Go through the entries below. Copy each line in which "gvožđa" appears.

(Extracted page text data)
########
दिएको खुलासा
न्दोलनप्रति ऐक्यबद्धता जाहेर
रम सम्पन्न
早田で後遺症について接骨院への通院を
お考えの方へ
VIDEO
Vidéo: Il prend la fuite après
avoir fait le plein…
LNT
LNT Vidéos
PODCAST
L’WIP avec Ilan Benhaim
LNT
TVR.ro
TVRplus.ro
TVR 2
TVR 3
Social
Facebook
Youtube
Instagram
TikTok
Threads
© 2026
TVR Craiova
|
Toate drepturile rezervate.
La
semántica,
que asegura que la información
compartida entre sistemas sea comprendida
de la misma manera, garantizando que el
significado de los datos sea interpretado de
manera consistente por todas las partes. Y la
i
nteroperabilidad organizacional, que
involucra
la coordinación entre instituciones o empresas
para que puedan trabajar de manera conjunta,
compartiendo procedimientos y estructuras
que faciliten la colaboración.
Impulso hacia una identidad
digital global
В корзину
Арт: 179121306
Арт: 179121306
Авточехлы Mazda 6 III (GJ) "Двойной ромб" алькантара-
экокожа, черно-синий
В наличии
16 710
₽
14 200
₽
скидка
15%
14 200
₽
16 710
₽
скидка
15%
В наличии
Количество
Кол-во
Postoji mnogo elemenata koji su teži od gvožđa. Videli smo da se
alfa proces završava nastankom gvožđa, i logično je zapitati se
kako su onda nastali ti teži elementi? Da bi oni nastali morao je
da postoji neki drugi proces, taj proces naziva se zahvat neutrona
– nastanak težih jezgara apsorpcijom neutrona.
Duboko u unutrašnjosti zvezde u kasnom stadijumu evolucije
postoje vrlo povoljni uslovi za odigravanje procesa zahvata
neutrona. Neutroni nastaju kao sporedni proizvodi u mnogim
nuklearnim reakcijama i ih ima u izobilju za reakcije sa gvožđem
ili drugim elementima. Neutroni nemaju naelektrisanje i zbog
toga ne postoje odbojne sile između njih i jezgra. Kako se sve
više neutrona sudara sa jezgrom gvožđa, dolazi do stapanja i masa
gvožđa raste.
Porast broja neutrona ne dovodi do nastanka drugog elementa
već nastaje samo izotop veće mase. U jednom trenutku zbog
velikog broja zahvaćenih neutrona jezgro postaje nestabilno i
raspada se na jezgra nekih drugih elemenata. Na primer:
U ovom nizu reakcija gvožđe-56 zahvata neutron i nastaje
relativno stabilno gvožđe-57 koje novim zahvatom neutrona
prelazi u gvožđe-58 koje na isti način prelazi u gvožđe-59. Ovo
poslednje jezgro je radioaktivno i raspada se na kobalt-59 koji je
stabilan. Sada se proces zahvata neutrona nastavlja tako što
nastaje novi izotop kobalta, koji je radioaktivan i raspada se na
########
◆ RESULT OF THE TASK
Postoji mnogo elemenata koji su teži od gvožđa. Videli smo da se
alfa proces završava nastankom gvožđa, i logično je zapitati se
više neutrona sudara sa jezgrom gvožđa, dolazi do stapanja i masa
gvožđa raste.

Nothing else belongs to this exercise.